Der Fremdsprachenunterricht blieb zunächst auf die Sekundarstufe I konzentriert. Ab den 1970er Jahren wurde vor dem Hintergrund entwicklungspsychologischer sowie psycho- und soziolinguistischer Erkenntnisse zum Spracherwerb und zur kognitiven Aufnahmefähigkeit im Kindesalter die Vorverlegung des Fremdsprachenlernens in die Primarschule zum mehrheitlich anerkannten Programm schulischer Sprachenpolitik. Neue kommunikative Ansätze und Methoden beflügelten die optimistischen Erwartungen in die pädagogischen Möglichkeiten eines möglichst früh beginnenden Fremdsprachenlernens. Bis in die 1990er Jahre war Französischunterricht in der Primarschule in fast allen Kantonen Realität.
Die Betonung der wirtschaftspolitischen Bedeutung des Englischen zeigte im Kontext der Globalisierung in den 1990er Jahren Wirkung: In Zürich, Appenzell Innerrhoden und der Zentralschweiz fielen politische Entscheide zugunsten des Englischen. Die politische Auseinandersetzung zwischen den Kantonen drehte sich nun um die nationalpolitisch aufgeladene Frage, ob Englisch einer Landessprache vorzuziehen ist. Sie mündete 2004 im Sprachenkompromiss, mit dem die EDK den Fremdsprachenunterricht pragmatisch zu koordinieren versuchte. Der Kompromiss geht davon aus, dass in einer zweiten Landessprache und in Englisch bis zum Ende der obligatorischen Schulzeit die gleichen Bildungsziele erreicht werden, beginnend in der 3. und 5. Primarschulklasse. Die Reihenfolge wurde bewusst nicht festgelegt. Mit sprachübergreifenden Zielen wurde der Bildungsanspruch für alle ausgeweitet und vorwiegend pädagogisch und nationalpolitisch legitimiert.

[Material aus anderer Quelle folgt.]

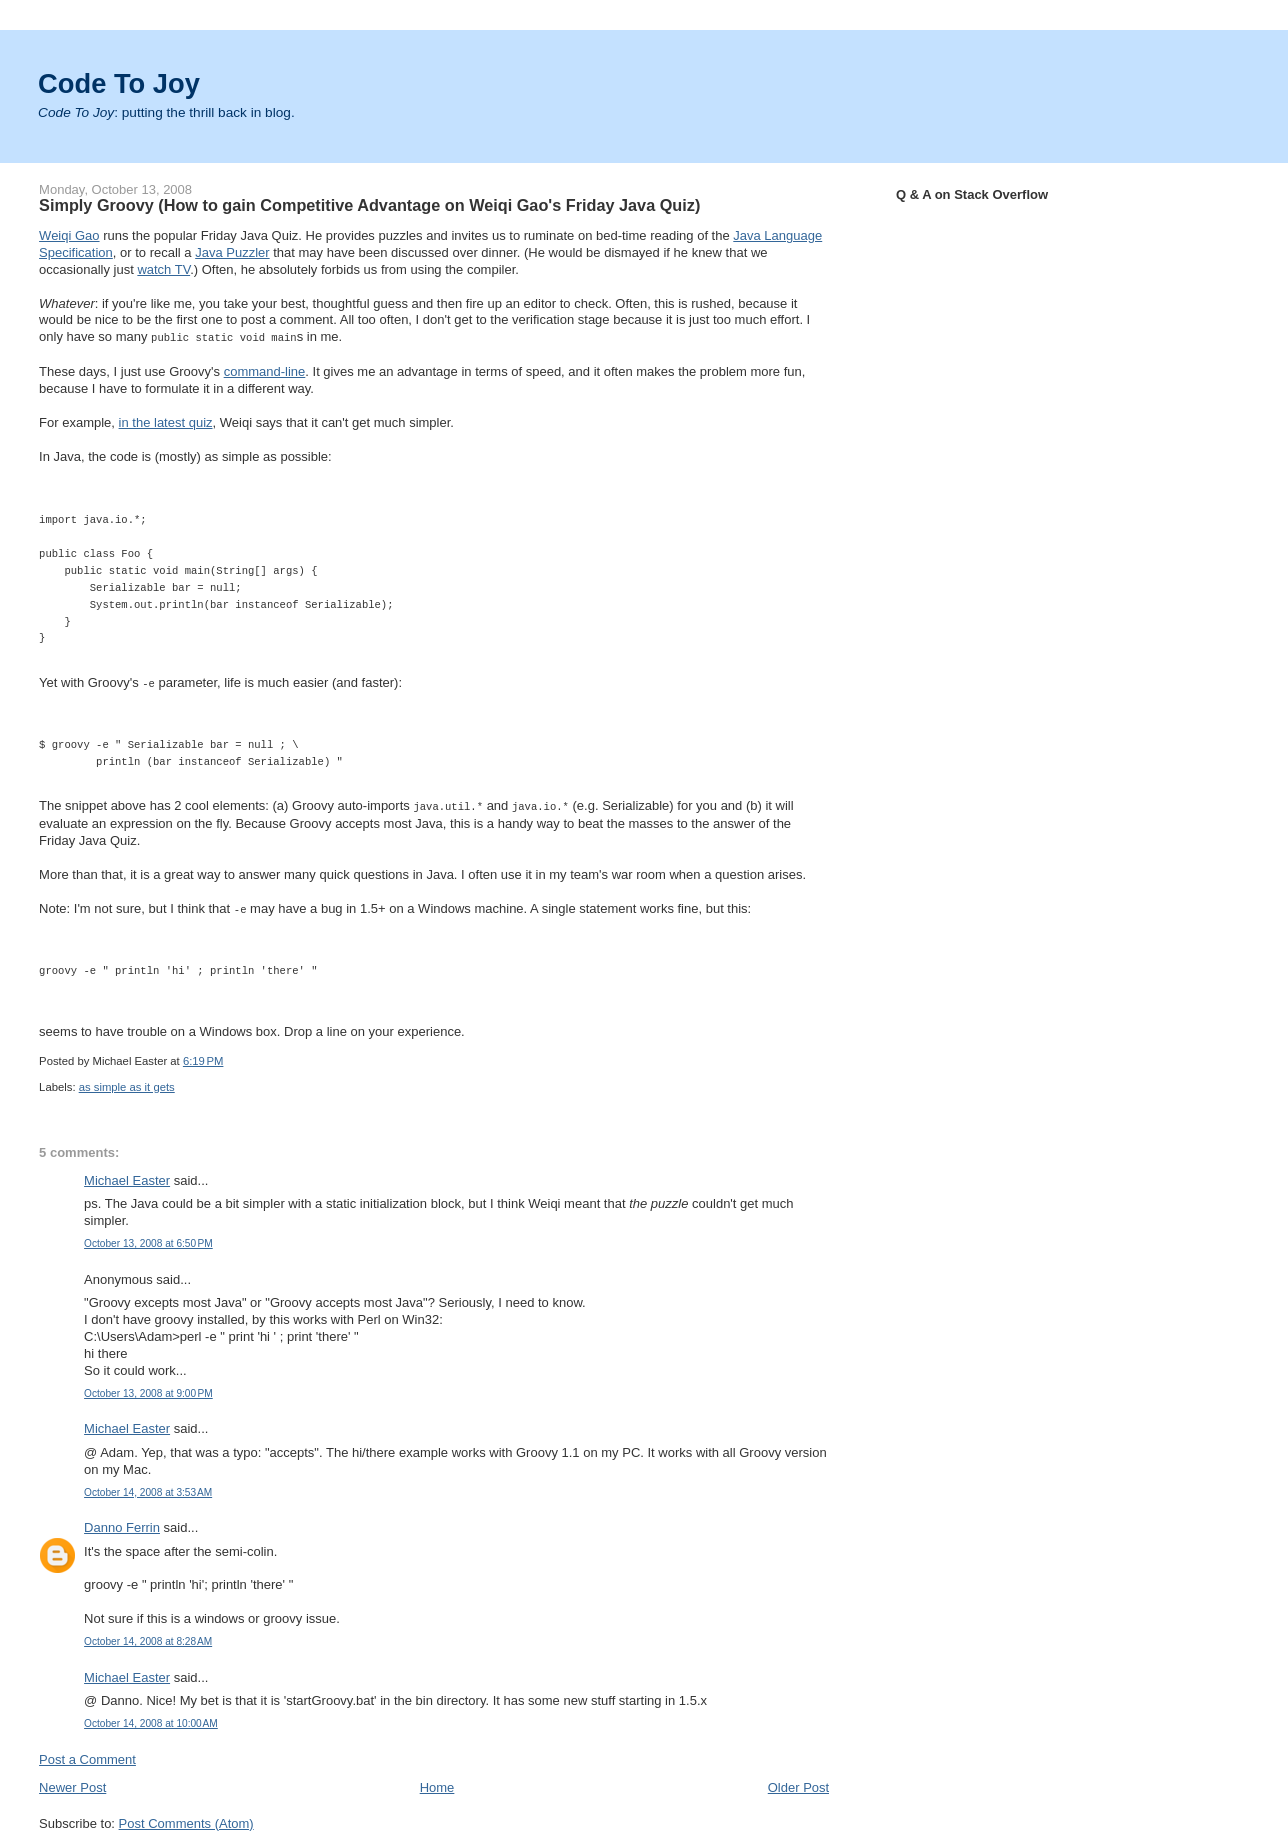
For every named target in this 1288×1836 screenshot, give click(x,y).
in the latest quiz (166, 421)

Zunächst zurückhaltend, dann umso heftiger entstand erneut politischer Widerstand, diesmal gegen den Sprachenkompromiss. Zwei Kantone rückten 2014 von ihm ab, in andern sind entsprechende Vorstösse hängig. Auch massgebliche Kreise der Lehrerschaft wechselten ins Lager der Kritiker. Dem optimistischen pädagogischen Programm des frühen und weitreichenden Sprachenlernens für alle wird entgegengehalten: Zwei Fremdsprachen in der Primarschule würden Kinder und Lehrpersonen überfordern, das Lernen in der Erstsprache beeinträchtigen, die Unterrichtszeit in den musischen Fächern verringern, damit die ganzheitliche Bildung gefährden und einen Ausbau im Mint-Bereich verhindern. Diese Kritik wird mit neueren, teilweise allerdings widersprüchlichen Forschungsresultaten begründet, die zeigen, dass die Effekte des frühen Fremdsprachenlernens insbesondere bei leistungsschwachen Kindern nur teilweise nachhaltig sind und dass die neuen fachdidaktischen Ansätze ihre Versprechen nur teilweise einlösen konnten, auch weil ihre Adaption auf den Primarunterricht nur ungenügend gelang.

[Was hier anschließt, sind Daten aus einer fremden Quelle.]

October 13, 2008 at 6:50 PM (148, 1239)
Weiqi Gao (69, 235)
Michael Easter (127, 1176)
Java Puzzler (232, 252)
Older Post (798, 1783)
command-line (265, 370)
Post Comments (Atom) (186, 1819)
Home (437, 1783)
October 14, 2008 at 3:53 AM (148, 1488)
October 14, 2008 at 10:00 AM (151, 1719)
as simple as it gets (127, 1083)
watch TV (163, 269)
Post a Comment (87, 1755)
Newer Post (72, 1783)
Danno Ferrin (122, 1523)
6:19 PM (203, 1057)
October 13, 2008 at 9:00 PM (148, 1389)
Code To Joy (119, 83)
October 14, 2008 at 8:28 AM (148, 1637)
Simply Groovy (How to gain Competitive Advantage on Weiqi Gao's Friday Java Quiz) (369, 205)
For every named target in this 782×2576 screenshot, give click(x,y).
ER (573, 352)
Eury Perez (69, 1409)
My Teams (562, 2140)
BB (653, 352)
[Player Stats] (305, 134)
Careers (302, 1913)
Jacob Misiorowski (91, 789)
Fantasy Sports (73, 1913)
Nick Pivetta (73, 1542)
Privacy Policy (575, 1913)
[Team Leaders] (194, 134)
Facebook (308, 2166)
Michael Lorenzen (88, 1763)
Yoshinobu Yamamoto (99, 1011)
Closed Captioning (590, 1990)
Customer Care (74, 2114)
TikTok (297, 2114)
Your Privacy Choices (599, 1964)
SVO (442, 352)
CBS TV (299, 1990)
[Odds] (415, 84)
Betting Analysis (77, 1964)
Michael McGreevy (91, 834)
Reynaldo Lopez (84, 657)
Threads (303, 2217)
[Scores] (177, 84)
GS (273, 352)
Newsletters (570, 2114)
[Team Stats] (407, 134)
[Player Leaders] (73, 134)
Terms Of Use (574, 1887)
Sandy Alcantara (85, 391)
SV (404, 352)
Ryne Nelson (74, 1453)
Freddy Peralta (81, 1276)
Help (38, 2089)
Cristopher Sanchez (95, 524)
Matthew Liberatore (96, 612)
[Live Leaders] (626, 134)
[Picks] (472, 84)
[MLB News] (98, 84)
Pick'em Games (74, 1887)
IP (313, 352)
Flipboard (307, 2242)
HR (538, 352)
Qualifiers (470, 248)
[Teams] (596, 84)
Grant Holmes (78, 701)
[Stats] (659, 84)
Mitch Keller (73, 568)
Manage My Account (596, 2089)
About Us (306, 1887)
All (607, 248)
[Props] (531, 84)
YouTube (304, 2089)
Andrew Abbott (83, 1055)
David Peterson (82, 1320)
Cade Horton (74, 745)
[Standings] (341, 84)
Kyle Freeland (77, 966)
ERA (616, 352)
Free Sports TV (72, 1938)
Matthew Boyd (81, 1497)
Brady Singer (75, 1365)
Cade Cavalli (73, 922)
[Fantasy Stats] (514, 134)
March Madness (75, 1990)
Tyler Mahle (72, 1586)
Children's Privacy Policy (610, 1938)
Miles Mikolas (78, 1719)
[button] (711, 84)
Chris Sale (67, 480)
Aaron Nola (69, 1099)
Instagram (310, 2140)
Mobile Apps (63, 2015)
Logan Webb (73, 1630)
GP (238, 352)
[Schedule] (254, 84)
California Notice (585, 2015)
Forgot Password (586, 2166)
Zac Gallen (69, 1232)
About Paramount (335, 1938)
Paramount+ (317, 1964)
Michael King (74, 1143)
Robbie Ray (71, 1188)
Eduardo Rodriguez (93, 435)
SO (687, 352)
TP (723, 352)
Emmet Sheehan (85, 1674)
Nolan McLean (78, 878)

Die Bildungsdirektoren stehen vor einem schweren Entscheid, denn unterschiedliche Legitimationsstränge führen mit je nachvollziehbaren Argumenten zu unterschiedlichen Lösungen der schulischen Fremdsprachenfrage. Die eine, richtige Lösung kann es nicht geben, denn je nachdem, wie die Argumente gewichtet werden, kommt man zu einem andern Ergebnis.
Kompromiss in jedem Fall
Gerade weil es sich um einen normativen Entscheid im Sinne der Gewichtung von Argumenten handelt, sind Mässigung im Allgemeingültigkeitsanspruch der eigenen Argumentation und Kompromissbereitschaft gefragt. Das nationalpolitische Argument kann leicht zum nationalistischen verkommen, der idealistische Bildungsanspruch kann nicht einfach gegen jede Erfahrung aufrechterhalten werden, und der Schutz der leistungsschwachen Lernenden darf nicht zum populistischen Argument verkommen oder zur Aufgabe des grundlegenden Bildungsanspruchs für alle führen.

Angesichts begrenzter Zeitbudgets in der Schule geht es aber letztlich auch darum, für einen politisch definierten Bildungsanspruch die entsprechenden Ressourcen zur Verfügung zu stellen. Auch in dieser Hinsicht sind die Bildungsdirektoren - unabhängig von der Ausprägung des Kompromisses - gefordert.